7 Years Without Alon

March 20th, 2009

Seven years ago today, my cousin Alon was murdered by a suicide bomber on a bus, on his way to Nazareth. I have translated an article, from about a week after the terror attack, written by Natan Zahavi, a good friend of the family.

The Saint

Natan Zahavi says goodbye to Alon Goldenberg, his best friend’s son, who was killed in a terror attack in Wadi Ara

Natan Zahavi, 26/03/02

Wherever he went, people stopped and stared. “God, he looks like Jesus”, they said. Alon Goldenberg, 27 and a half, was murdered on the way to the courthouse in Nazareth because of some shitty offence (with a maximum fine of 200 shekels, in the worst case). 1.98 meters, weighing 83 kilos, a muscular body without a drop of fat, sun-burnt blonde dreadlocks, a tiny ginger beard, green-blue eyes. A good person who never wronged anyone in his life, said the hippie kids when they surrounded his fresh grave and sang for him. Son of the sea, surfer, Yogi, traveler, photographer, a starting philosopher, a human being that seemed like he didn’t belong in this filthy world of ours, went up to the heavens in a fiery explosion because of a programmed suicide bomber sent by a maniac neighbor, those referred to as our cousins; yet another victim of the endless struggle between the damned descendants of Abraham.
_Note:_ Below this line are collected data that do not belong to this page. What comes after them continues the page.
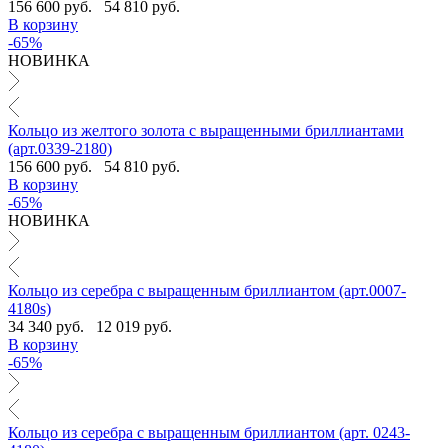
156 600 руб.
54 810 руб.
В корзину
-65%
НОВИНКА
Кольцо из желтого золота с выращенными бриллиантами
(арт.0339-2180)
156 600 руб.
54 810 руб.
В корзину
-65%
НОВИНКА
Кольцо из серебра с выращенным бриллиантом (арт.0007-
4180s)
34 340 руб.
12 019 руб.
В корзину
-65%
Кольцо из серебра с выращенным бриллиантом (арт. 0243-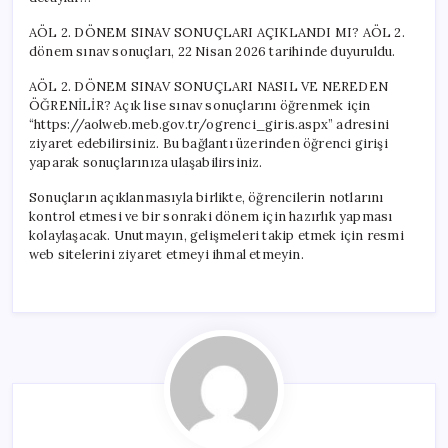
Öğrenilir?
için
AÖL 2. DÖNEM SINAV SONUÇLARI AÇIKLANDI MI? AÖL 2.
dönem sınav sonuçları, 22 Nisan 2026 tarihinde duyuruldu.
AÖL 2. DÖNEM SINAV SONUÇLARI NASIL VE NEREDEN
ÖĞRENİLİR? Açık lise sınav sonuçlarını öğrenmek için
“https://aolweb.meb.gov.tr/ogrenci_giris.aspx” adresini
ziyaret edebilirsiniz. Bu bağlantı üzerinden öğrenci girişi
yaparak sonuçlarınıza ulaşabilirsiniz.
Sonuçların açıklanmasıyla birlikte, öğrencilerin notlarını
kontrol etmesi ve bir sonraki dönem için hazırlık yapması
kolaylaşacak. Unutmayın, gelişmeleri takip etmek için resmi
web sitelerini ziyaret etmeyi ihmal etmeyin.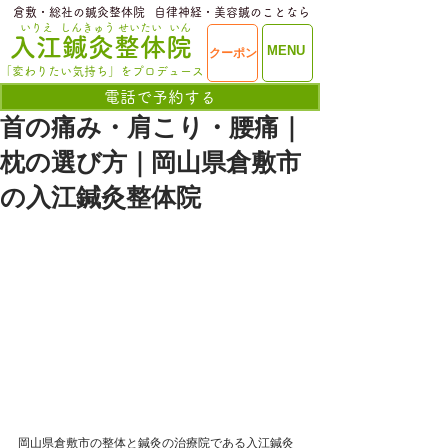
​倉敷・総社の鍼灸整体院
​自律神経・美容鍼のことなら
いりえ
しんきゅう
せいたい
いん
​入江鍼灸整体院
ME
MENU
クーポン
NU
「変わりたい気持ち」をプロデュース
電話で予約する
首の痛み・肩こり・腰痛｜
枕の選び方｜岡山県倉敷市
の入江鍼灸整体院
岡山県倉敷市の整体と鍼灸の治療院である入江鍼灸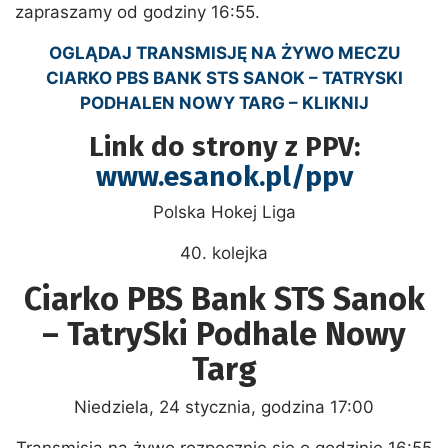
zapraszamy od godziny 16:55.
OGLĄDAJ TRANSMISJĘ NA ŻYWO MECZU
CIARKO PBS BANK STS SANOK – TATRYSKI
PODHALEN NOWY TARG – KLIKNIJ
Link do strony z PPV:
www.esanok.pl/ppv
Polska Hokej Liga
40. kolejka
Ciarko PBS Bank STS Sanok
– TatrySki Podhale Nowy
Targ
Niedziela, 24 stycznia, godzina 17:00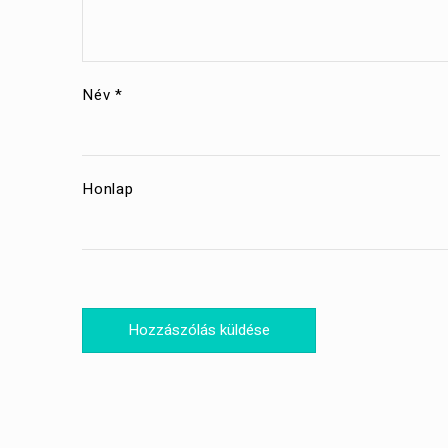
Név
*
Honlap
Last Tuesday, Alon was busy building wooden facilities in the Nitzanim Youth Village in southern Israel. He went home to his parents’ house in Tel-Aviv, spent the evening with his father, Shlomo “Gulli the fisherman” Goldenberg, his mother Batya, and his younger brother, Dror. “Dad, do you need the car tomorrow?” he asked. “Yes”, answered Gulli, “I have some stuff to do in the Port and some other places”. “OK”, said Alon, “I’ll take the first bus at 5:30 AM”. For about a year he had this case pending, started by the stupidity of a policeman who didn’t adhere to the Police Commissioner’s guidelines about some minor offences that shouldn’t be dealt with by the system. It went on and on and the hearing was delayed again and again, and ended with the bus exploding on the way to Nazareth.

[…]

In the hands of Prof. Hiss

On Wednesday, March 20th 2002, Alon left his parents house in Dizengoff Street to the central bus station. The time was 5:00 AM. Armed with a mini-disc, a copy of Carlos Castaneda’s “The Active Side of Infinity”, a cell phone, and a desire to get rid of this stupid trial that got in the way of building the Youth Village in Nitzanim. At around 7:15 AM, the first reports about a terrorist attack on a bus in Wadi Ara with multiple casualties started coming in. Gulli the fisherman heard about it while being in the Port of Jaffa. I heard about it at home. Gulli called and told me Alon was on his way to Nazareth on the first bus and that he had a bad feeling about this.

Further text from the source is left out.